You just compared a SWC with an HP. At one time the SWC was thought to "cut a better wound channel" (which sounds logical to me), but actual shootings didn't show the SWC to be any better than HB, where as the increased expansion diameter of the HP is definately effective, expecially with sharp edges or petals.

Quote:
As already stated as a concern by others, the semi-wadcutter isn't the most popular choice due to reliable feeding into the chamber. I don't know of any semi-auto able to feed wadcutters.
Not where the 1911 is concerned (we're talking throated pistols). All mine feed 200 gr. lead SWC's slick as a whistle. When the .45 was king of ISPC, so was the 200 gr. SWC--for it's extreme reliablity for one thing. Better than hardball in my experience. I have 8 rd. mag's. that won't reliably feed the first rd. of HB, but have no problems with SWC's. The H&G 68 is the profile I'm talking about, and in 200 grs.

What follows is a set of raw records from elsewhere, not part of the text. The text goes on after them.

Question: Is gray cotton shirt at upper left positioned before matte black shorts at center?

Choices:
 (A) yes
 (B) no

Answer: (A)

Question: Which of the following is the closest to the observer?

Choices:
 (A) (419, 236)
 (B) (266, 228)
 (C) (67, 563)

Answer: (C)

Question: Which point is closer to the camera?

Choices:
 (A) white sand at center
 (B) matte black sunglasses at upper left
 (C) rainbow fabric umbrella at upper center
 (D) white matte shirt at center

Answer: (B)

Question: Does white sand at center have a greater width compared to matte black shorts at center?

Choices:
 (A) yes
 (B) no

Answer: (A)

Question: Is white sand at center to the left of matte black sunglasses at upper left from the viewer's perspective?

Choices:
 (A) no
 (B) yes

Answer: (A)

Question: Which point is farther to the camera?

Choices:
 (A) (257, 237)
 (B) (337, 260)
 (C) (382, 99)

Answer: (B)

With other pistols, I tend to agree. Most were never designed to feed that rd., though my SIG's in .45 and .40 will feed them. In my P220's, the bullet must be seated fairly deep (barely some shoulder showing) or you can't fit 8 rds. in the mag. It's not the length that's the issue, it's the radiused front part of the mags that are compatible with HP's and HB, but not the wide portion of the SWC that sits too far forward.

Last edited by Nnobby45; November 28, 2009 at 10:15 PM.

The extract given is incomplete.